Very interesting. I always had a more simplified concept of biological fitness - more babies = more successful. I hadn't taken into account size and complexity, which are of course also standards of biological fitness. I think that by those three standards mammals are still the front runner in today's world, and archosaurs were during the Age of Reptiles. However, we have a strong competitor in two of those categories even today in the insects. They have far more offspring and are far more diverse than mammals have ever been. Only during the Age of Insects (the Carboniferous) did insects surpass other groups in size, and this was almost certainly due to the environmental conditions on the planet at the time, with high temperatures, humidity and environmental oxygen. Insects in today's world can't get much bigger than the giant weta due to our atmosphere. I'm putting the picture together in my mind now... the world was better suited for one type of organism during different periods due to environmental factors rather than any group being intrinsically "better" or more fit. Makes me think of Jared Diamond's book Guns, Germs and Steel, which brilliantly explained why Europeans took over the world in the Age of Discovery rather than non-Europeans - simply a matter of having been born into the perfect combination of resources on our planet. His arguments demolished the antiquated idea that human fitness had anything to do with racial attributes.
We are accustomed to look upon the shackled form of a conquered monster, but there - there you could look at a thing monstrous and free." - King Kong, 2005

stargatedalek

Actually insects never managed to surpass amphibians, fish, or cephalopods in size.

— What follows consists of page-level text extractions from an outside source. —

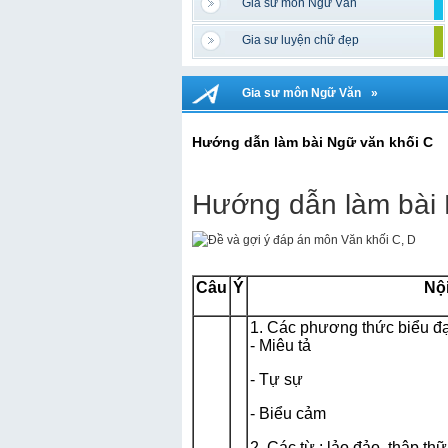
Gia sư môn Ngữ Văn
Gia sư luyện chữ đẹp
Gia sư môn Ngữ Văn
»
Hướng dẫn làm bài Ngữ văn khối C
Hướng dẫn làm bài 
Câu
Ý
Nộ
1. Các phương thức biểu đạ
- Miêu tả
- Tự sự
- Biểu cảm
2. Các từ : lảo đảo, thập th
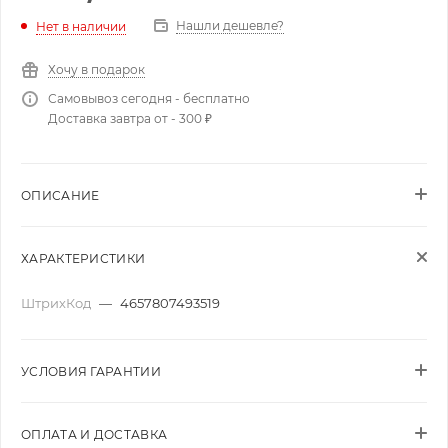
Нашли дешевле?
Нет в наличии
Хочу в подарок
Самовывоз сегодня - бесплатно
Доставка завтра от - 300 ₽
ОПИСАНИЕ
ХАРАКТЕРИСТИКИ
ШтрихКод
—
4657807493519
УСЛОВИЯ ГАРАНТИИ
ОПЛАТА И ДОСТАВКА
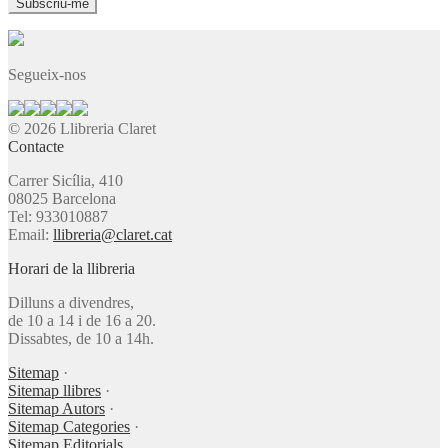
Segueix-nos
© 2026 Llibreria Claret
Contacte
Carrer Sicília, 410
08025 Barcelona
Tel: 933010887
Email:
llibreria@claret.cat
Horari de la llibreria
Dilluns a divendres,
de 10 a 14 i de 16 a 20.
Dissabtes, de 10 a 14h.
Sitemap
·
Sitemap llibres
·
Sitemap Autors
·
Sitemap Categories
·
Sitemap Editorials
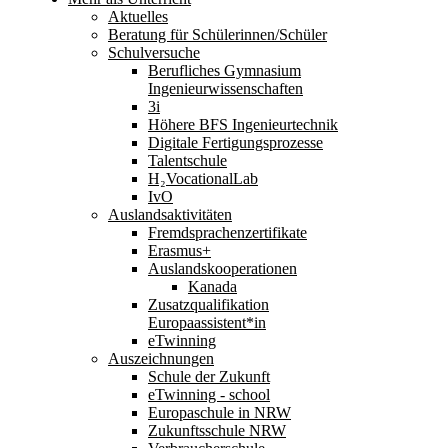
Aktuelles
Beratung für Schülerinnen/Schüler
Schulversuche
Berufliches Gymnasium
Ingenieurwissenschaften
3i
Höhere BFS Ingenieurtechnik
Digitale Fertigungsprozesse
Talentschule
H₂VocationalLab
IvO
Auslandsaktivitäten
Fremdsprachenzertifikate
Erasmus+
Auslandskooperationen
Kanada
Zusatzqualifikation
Europaassistent*in
eTwinning
Auszeichnungen
Schule der Zukunft
eTwinning - school
Europaschule in NRW
Zukunftsschule NRW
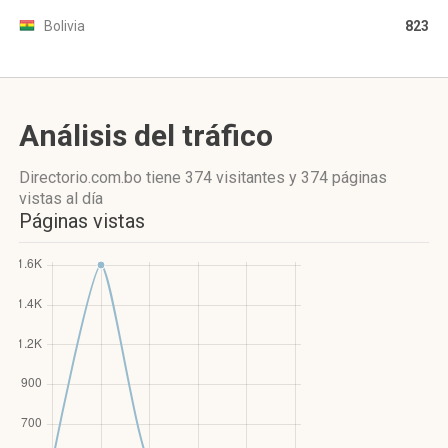
Bolivia
823
Análisis del tráfico
Directorio.com.bo
tiene 374 visitantes
y
374 páginas
vistas
al día
Páginas vistas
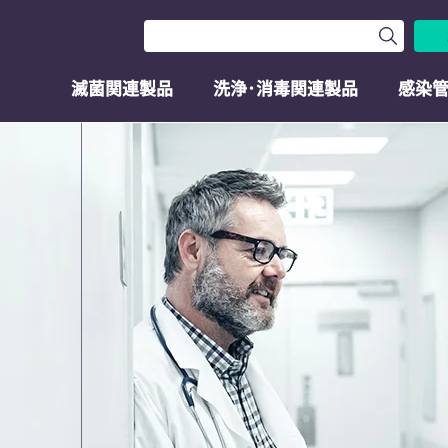
滅菌関連製品
洗浄･消毒関連製品
感染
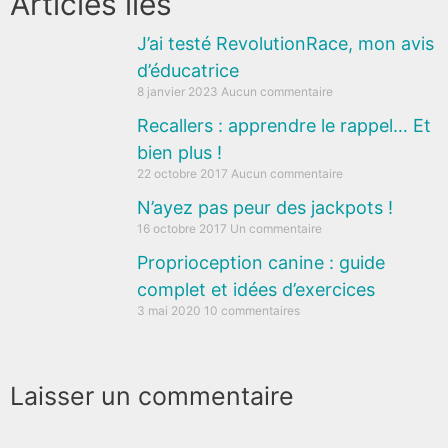
Articles liés
J’ai testé RevolutionRace, mon avis
d’éducatrice
8 janvier 2023
Aucun commentaire
Recallers : apprendre le rappel… Et
bien plus !
22 octobre 2017
Aucun commentaire
N’ayez pas peur des jackpots !
16 octobre 2017
Un commentaire
Proprioception canine : guide
complet et idées d’exercices
3 mai 2020
10 commentaires
Laisser un commentaire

I'm still not keen on considering size or reproductive rates as measures of success. As this same principle points out larger animals require more energy, which means more time and energy spent gathering food, and that becomes a cycle. If an animal can happen into another way to survive that less drastically increases its energy requirements (IE venom or poison), why is that less successful than the animal that became larger to deter predation?